[Saved entries]

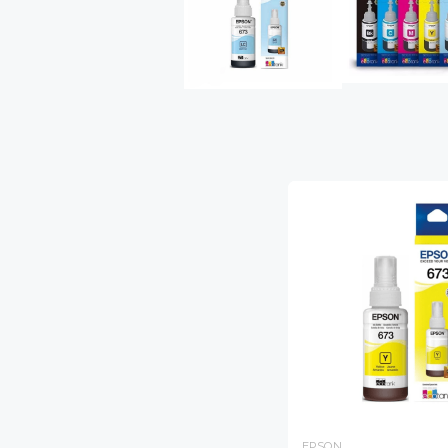
EPSON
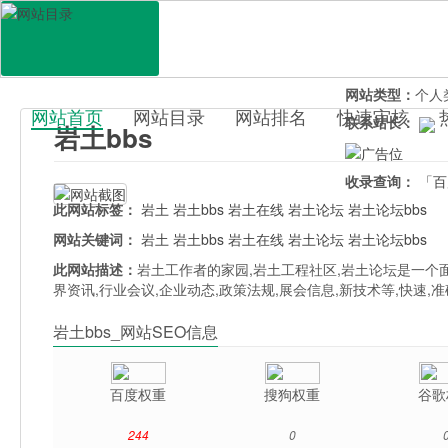
网站地址：
yant
官网直达：
岩土
所属分类：
综合
网站类型：
个人
网站首页
网站目录
网站排名
快速审核
联系站长：
岩土bbs
百科目录
收录查询：
「百
此网站标签：
岩土
岩土bbs
岩土在线
岩土论坛
岩土论坛bbs
网站关键词：
岩土
岩土bbs
岩土在线
岩土论坛
岩土论坛bbs
此网站描述：
岩土工作者的家园,岩土工程社区,岩土论坛是一个
界资讯,行业会议,企业动态,政策法规,展会信息,新技术等,快速
岩土bbs_网站SEO信息
百度权重
搜狗权重
谷歌
244
0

» HOW TO COMPLETE THIS TASK:
Print the entries above word for word, without pictures.

» THE COMPLETED TASK:
EPSON
网站地址：
yant
官网直达：
岩土
所属分类：
综合
网站类型：
个人
网站首页
网站目录
网站排名
快速审核
联系站长：
岩土bbs
百科目录
收录查询：
「百
此网站标签：
岩土
岩土bbs
岩土在线
岩土论坛
岩土论坛bbs
网站关键词：
岩土
岩土bbs
岩土在线
岩土论坛
岩土论坛bbs
此网站描述：
岩土工作者的家园,岩土工程社区,岩土论坛是一个
界资讯,行业会议,企业动态,政策法规,展会信息,新技术等,快速
岩土bbs_网站SEO信息
百度权重
搜狗权重
谷歌
244
0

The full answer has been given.